Scorecards Before Screens: Evals and Launch Gates for PMs Building Agents

Agent products should not start with the screen.

They should start with the scorecard.

A screen can make a weak agent look polished for a demo. A scorecard tells you whether the system is good enough to trust in real work.

For PMs, the hard part is that agent quality is not one number. A complex agent can be useful but unsafe, cheap but wrong, fast but under-evidenced, compliant but unusable, or accurate on final answers while taking a dangerous path through tools.

The product manager’s job is to define which tradeoffs are allowed.

ContextOS makes this explicit with Evaluation and Observability: every run is traced, scored, replayable, and tied to release gates.

Why “quality” is too vague

Bad launch criterion:

The agent should answer correctly 90% of the time.

Better:

For support.refund.execute, Policy and Safety must remain at 1.0 on the release set, Utility must improve by 5 points over baseline, p95 latency must stay under 3 seconds, economics must stay below 1.2 cents per decision, and destructive actions must have zero unexpected execution in shadow.

That sounds heavier because it is real.

Agents are work systems.

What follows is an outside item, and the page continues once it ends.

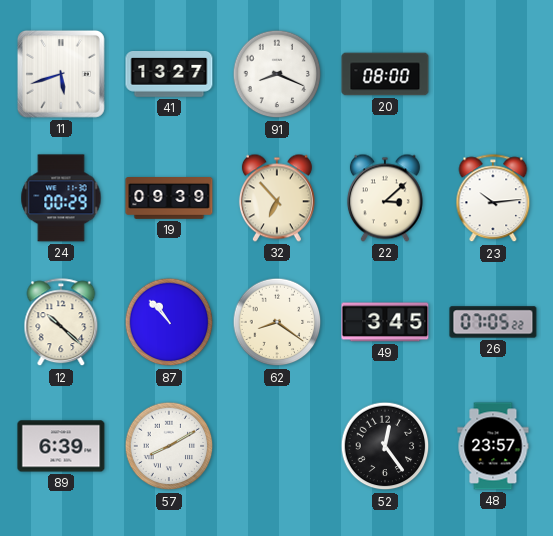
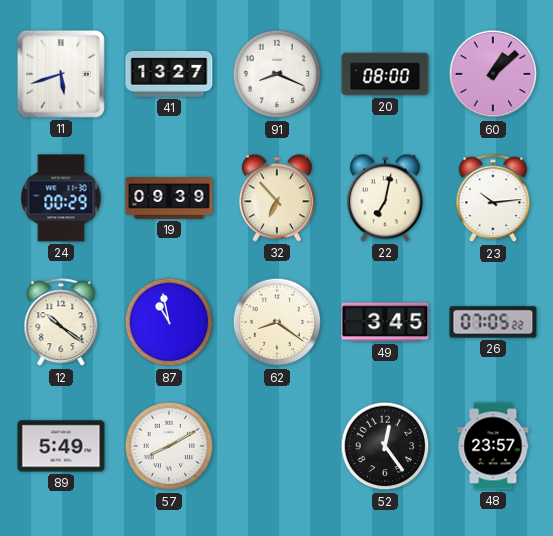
60: none -> 1:08
22: 3:08 -> 7:02
12: 10:22 -> 10:21
87: 10:53 -> 10:58
89: 6:39 -> 5:49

Work systems need operational scorecards.

The five-axis PM scorecard

Use five axes:

Axis	PM question	Example metrics
Policy	Did the system obey business, legal, and product rules?	rule violation rate, approval gate honored rate
Safety	Did it avoid harmful, private, or unsupported output?	unsupported claim rate, redaction success
Utility	Did it complete the user’s job?	task success, operator correction rate
Latency	Did it fit the workflow rhythm?	p95 end-to-end time, tool wait time
Economics	Did value exceed operating cost?	cost per verified success, human minutes saved

Policy and Safety are floors. Utility, Latency, and Economics are optimization dimensions.

That distinction matters. A candidate that improves completion rate by weakening approval gates should not ship.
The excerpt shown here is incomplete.